We arrived at Love Lane and checked in at our hostel before dinner time. The Actress and I took the map that the caretakers graciously gave to us and headed to our designated dorm. We were upgraded to a private room at no extra cost back in Kuala Lumpur and we only had to share a dorm with one other traveler in Melaka so our sleeping arrangement for the past few days was peaceful and undisturbed. I, however, reckon it’s going to be different in Penang since the dorm assigned to us has a capacity of eight people.
As if to immediately prove my hunch was right, The Actress and I were greeted by a messy room. The floor was littered with water bottles and soft drink cans, swimwear, used clothes, empty junk food packaging, crumpled plastics, and friggin’ boxers, bras and panties (which I really hope are newly laundered). Our dorm mates obviously do not know words like cleanliness, organization and laundry. How I wish they took the time to attend a crash course on housekeeping before they embarked on this life-changing journey of self-discovery and booze. Traveling is magical, but it won’t miraculously wash your underwear for you while you party all night and drink yourself into a stupor, my dears.

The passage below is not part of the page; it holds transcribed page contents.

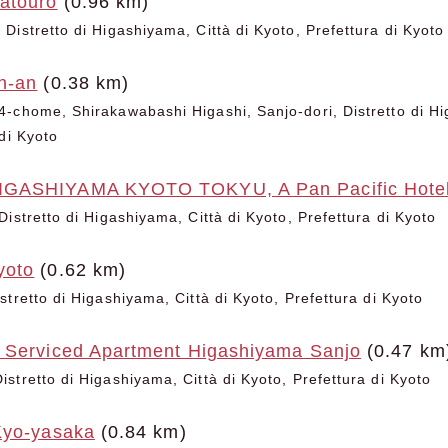
atouro
(0.96 km)
Distretto di Higashiyama, Città di Kyoto, Prefettura di Kyoto
n-an
(0.38 km)
-chome, Shirakawabashi Higashi, Sanjo-dori, Distretto di Hi
di Kyoto
GASHIYAMA KYOTO TOKYU, A Pan Pacific Hote
istretto di Higashiyama, Città di Kyoto, Prefettura di Kyoto
yoto
(0.62 km)
tretto di Higashiyama, Città di Kyoto, Prefettura di Kyoto
 Serviced Apartment Higashiyama Sanjo
(0.47 km
stretto di Higashiyama, Città di Kyoto, Prefettura di Kyoto
Kyo-yasaka
(0.84 km)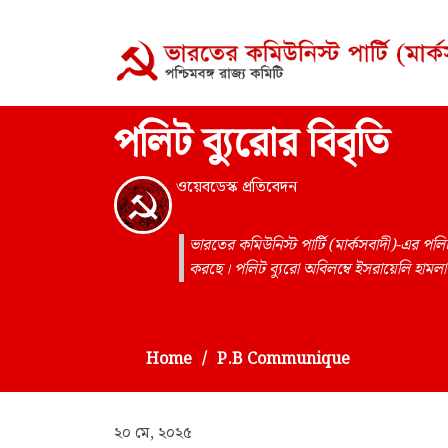
পলিট ব্যুরোর বিবৃতি
ওয়েবডেস্ক প্রতিবেদন
ভারতের কমিউনিস্ট পার্টি (মার্কসবাদী)-এর পলি
করছে। পলিট ব্যুরো অবিলম্বে ইসরায়েলি হামলা ব
Home
P.B Communique
২০ মে, ২০২৫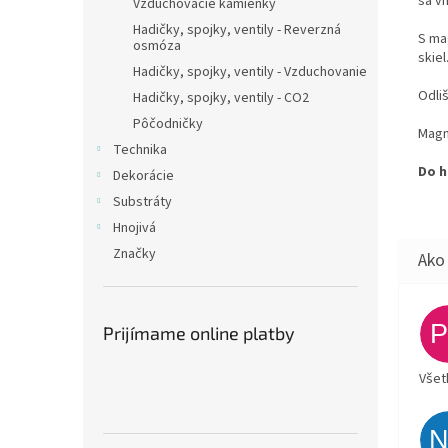
sa v
Vzduchovacie kamienky
Hadičky, spojky, ventily - Reverzná
S ma
osmóza
skiel
Hadičky, spojky, ventily - Vzduchovanie
Odli
Hadičky, spojky, ventily - CO2
Pôčodničky
Magn
Technika
Do h
Dekorácie
Substráty
Hnojivá
Značky
Prijímame online platby
Všet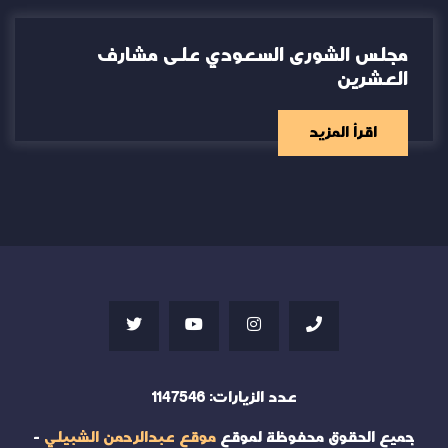
مجلس الشورى السعودي على مشارف
العشرين
اقرأ المزيد
عدد الزيارات:
1147546
جميع الحقوق محفوظة لموقع
موقع عبدالرحمن الشبيلي
-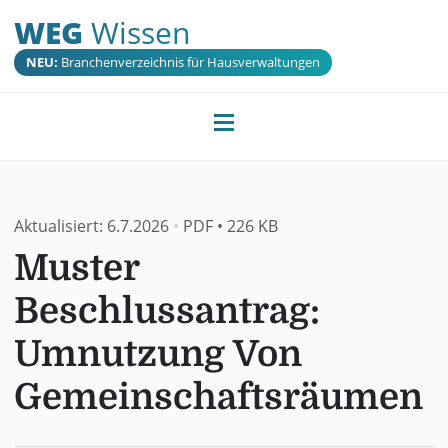
WEG
Wissen
NEU:
Branchenverzeichnis für Hausverwaltungen
Aktualisiert:
6.7.2026
•
PDF
•
226 KB
Muster
Beschlussantrag:
Umnutzung Von
Gemeinschaftsräumen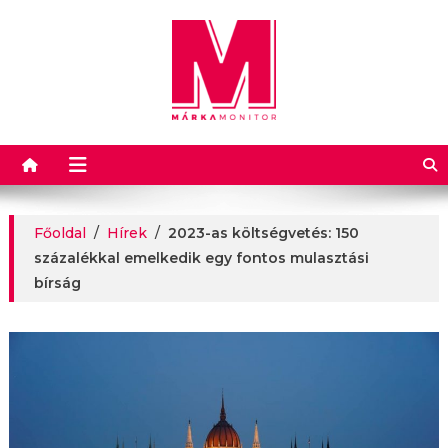
Márkamonitor
Főoldal
/
Hírek
/
2023-as költségvetés: 150
százalékkal emelkedik egy fontos mulasztási
bírság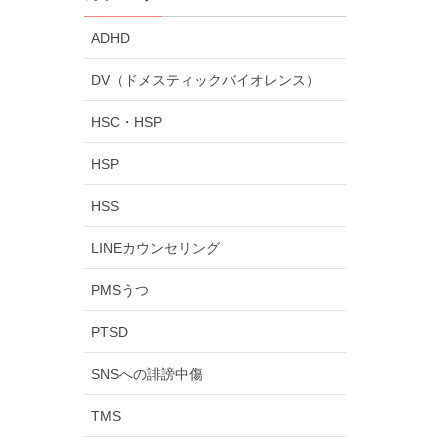
ADHD
DV（ドメスティックバイオレンス）
HSC・HSP
HSP
HSS
LINEカウンセリング
PMSうつ
PTSD
SNSへの誹謗中傷
TMS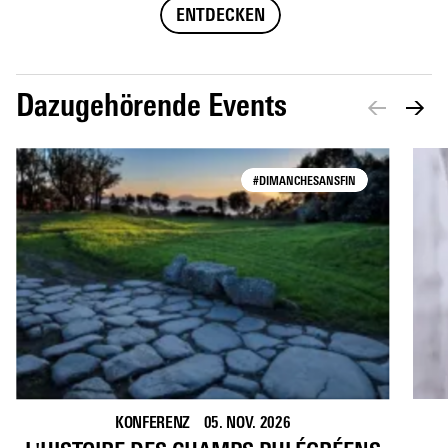
ENTDECKEN
Dazugehörende Events
#DIMANCHESANSFIN
KONFERENZ
05. NOV. 2026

Anyway, The Actress and I arranged our stuff, freshened up and went straight out of the door before we had the chance to grab garbage bags and started cleaning the dorm. We both have OC tendencies and we both twitch uncontrollably at the sight of untidiness. We went around the area before looking for dinner and we stumbled upon some of Penang’s famous iron caricatures. The Actress and I naturally had to take pictures of ourselves with these charming works of art.
While we were goofing around and taking photos I noticed this particular graffiti on a nearby wall. It read: Gay Fail. How apt. Here I was, a gay guy in Penang and I have dorm mates who are absolute fails when it comes to keeping a living space in order. Gay and Fail, indeed.